____ SUPPLIED DATA

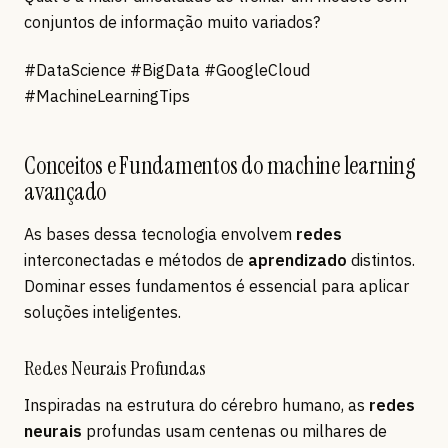
conjuntos de informação muito variados?
#DataScience #BigData #GoogleCloud
#MachineLearningTips
Conceitos e Fundamentos do machine learning
avançado
As bases dessa tecnologia envolvem
redes
interconectadas e métodos de
aprendizado
distintos.
Dominar esses fundamentos é essencial para aplicar
soluções inteligentes.
Redes Neurais Profundas
Inspiradas na estrutura do cérebro humano, as
redes
neurais
profundas usam centenas ou milhares de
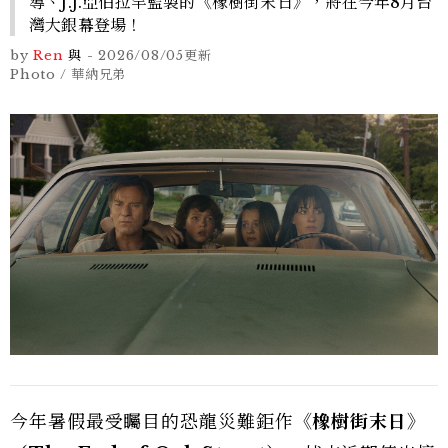
導、J.J.亞伯拉罕監製的《橡樹街末日》，將在今年8月台
灣大銀幕登場！
by
Ren
與
-
2026/08/05
更新
Photo / 華納兄弟
今年暑假最受矚目的恐龍災難鉅作
《橡樹街末日》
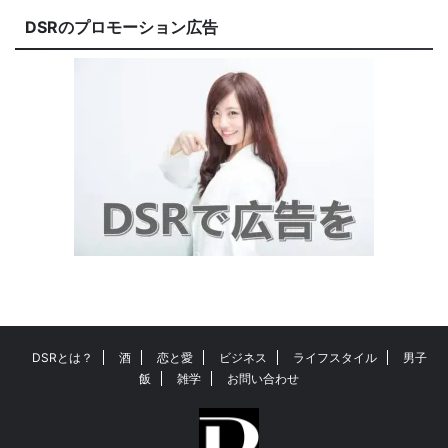
DSRのプロモーション広告
DSRとは？
酒
恋と愛
ビジネス
ライフスタイル
男子
飯
雑学
お問い合わせ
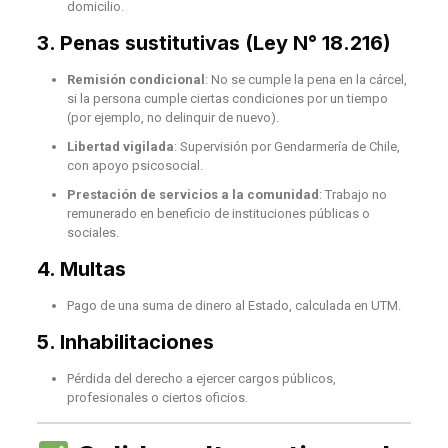
domicilio.
3.
Penas sustitutivas
(Ley N° 18.216)
Remisión condicional
: No se cumple la pena en la cárcel,
si la persona cumple ciertas condiciones por un tiempo
(por ejemplo, no delinquir de nuevo).
Libertad vigilada
: Supervisión por Gendarmería de Chile,
con apoyo psicosocial.
Prestación de servicios a la comunidad
: Trabajo no
remunerado en beneficio de instituciones públicas o
sociales.
4.
Multas
Pago de una suma de dinero al Estado, calculada en UTM.
5.
Inhabilitaciones
Pérdida del derecho a ejercer cargos públicos,
profesionales o ciertos oficios.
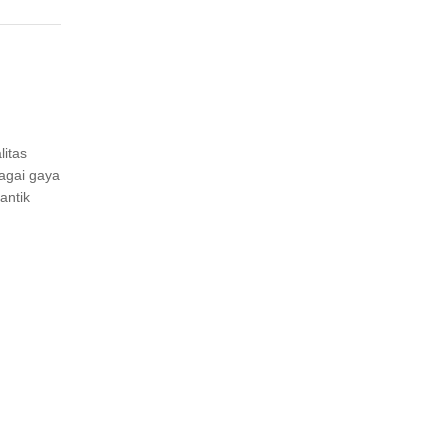
itas
agai gaya
antik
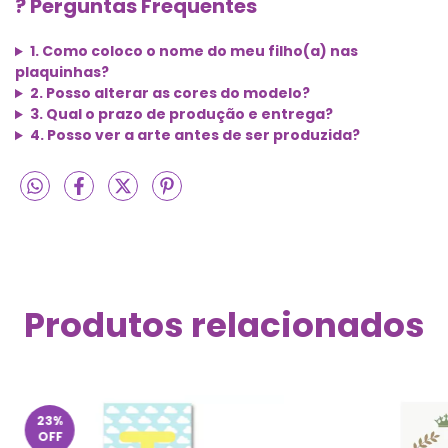
? Perguntas Frequentes
1. Como coloco o nome do meu filho(a) nas
plaquinhas?
2. Posso alterar as cores do modelo?
3. Qual o prazo de produção e entrega?
4. Posso ver a arte antes de ser produzida?
Produtos relacionados
23
%
OFF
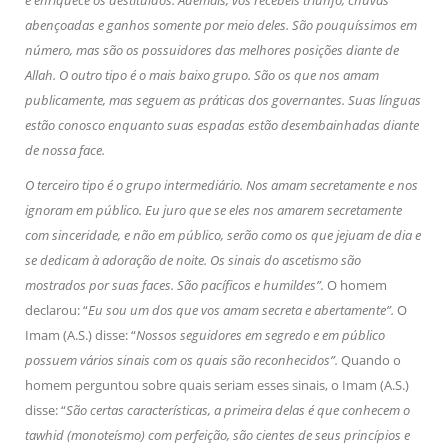
e enriquece os destituídos. Ademais, vós recebeis triunfo, chuvas
abençoadas e ganhos somente por meio deles. São pouquíssimos em
número, mas são os possuidores das melhores posições diante de
Allah. O outro tipo é o mais baixo grupo. São os que nos amam
publicamente, mas seguem as práticas dos governantes. Suas línguas
estão conosco enquanto suas espadas estão desembainhadas diante
de nossa face.
O terceiro tipo é o grupo intermediário. Nos amam secretamente e nos
ignoram em público. Eu juro que se eles nos amarem secretamente
com sinceridade, e não em público, serão como os que jejuam de dia e
se dedicam à adoração de noite. Os sinais do ascetismo são
mostrados por suas faces. São pacíficos e humildes”.
O homem
declarou: “
Eu sou um dos que vos amam secreta e abertamente”.
O
Imam (A.S.) disse: “
Nossos seguidores em segredo e em público
possuem vários sinais com os quais são reconhecidos”.
Quando o
homem perguntou sobre quais seriam esses sinais, o Imam (A.S.)
disse: “
São certas características, a primeira delas é que conhecem o
tawhid (monoteísmo) com perfeição, são cientes de seus princípios e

________

PROBLEM TO SOLVE
All of the data must be repeated exactly, except for the pictures.

COMPLETED TASK
conjuntos de informação muito variados?
#DataScience #BigData #GoogleCloud
#MachineLearningTips
Conceitos e Fundamentos do machine learning
avançado
As bases dessa tecnologia envolvem
redes
interconectadas e métodos de
aprendizado
distintos.
Dominar esses fundamentos é essencial para aplicar
soluções inteligentes.
Redes Neurais Profundas
Inspiradas na estrutura do cérebro humano, as
redes
neurais
profundas usam centenas ou milhares de
導、J.J.亞伯拉罕監製的《橡樹街末日》，將在今年8月台
灣大銀幕登場！
by
Ren
與
-
2026/08/05
更新
Photo / 華納兄弟
今年暑假最受矚目的恐龍災難鉅作
《橡樹街末日》
DSRのプロモーション広告
DSRとは？
酒
恋と愛
ビジネス
ライフスタイル
男子
飯
雑学
お問い合わせ
domicilio.
3.
Penas sustitutivas
(Ley N° 18.216)
Remisión condicional
: No se cumple la pena en la cárcel,
si la persona cumple ciertas condiciones por un tiempo
(por ejemplo, no delinquir de nuevo).
Libertad vigilada
: Supervisión por Gendarmería de Chile,
con apoyo psicosocial.
Prestación de servicios a la comunidad
: Trabajo no
remunerado en beneficio de instituciones públicas o
sociales.
4.
Multas
Pago de una suma de dinero al Estado, calculada en UTM.
5.
Inhabilitaciones
Pérdida del derecho a ejercer cargos públicos,
profesionales o ciertos oficios.
itas
agai gaya
antik
? Perguntas Frequentes
1. Como coloco o nome do meu filho(a) nas
plaquinhas?
2. Posso alterar as cores do modelo?
3. Qual o prazo de produção e entrega?
4. Posso ver a arte antes de ser produzida?
Produtos relacionados
23
%
OFF
e enriquece os destituídos. Ademais, vós recebeis triunfo, chuvas
abençoadas e ganhos somente por meio deles. São pouquíssimos em
número, mas são os possuidores das melhores posições diante de
Allah. O outro tipo é o mais baixo grupo. São os que nos amam
publicamente, mas seguem as práticas dos governantes. Suas línguas
estão conosco enquanto suas espadas estão desembainhadas diante
de nossa face.
O terceiro tipo é o grupo intermediário. Nos amam secretamente e nos
ignoram em público. Eu juro que se eles nos amarem secretamente
com sinceridade, e não em público, serão como os que jejuam de dia e
se dedicam à adoração de noite. Os sinais do ascetismo são
mostrados por suas faces. São pacíficos e humildes”.
O homem
declarou: “
Eu sou um dos que vos amam secreta e abertamente”.
O
Imam (A.S.) disse: “
Nossos seguidores em segredo e em público
possuem vários sinais com os quais são reconhecidos”.
Quando o
homem perguntou sobre quais seriam esses sinais, o Imam (A.S.)
disse: “
São certas características, a primeira delas é que conhecem o
tawhid (monoteísmo) com perfeição, são cientes de seus princípios e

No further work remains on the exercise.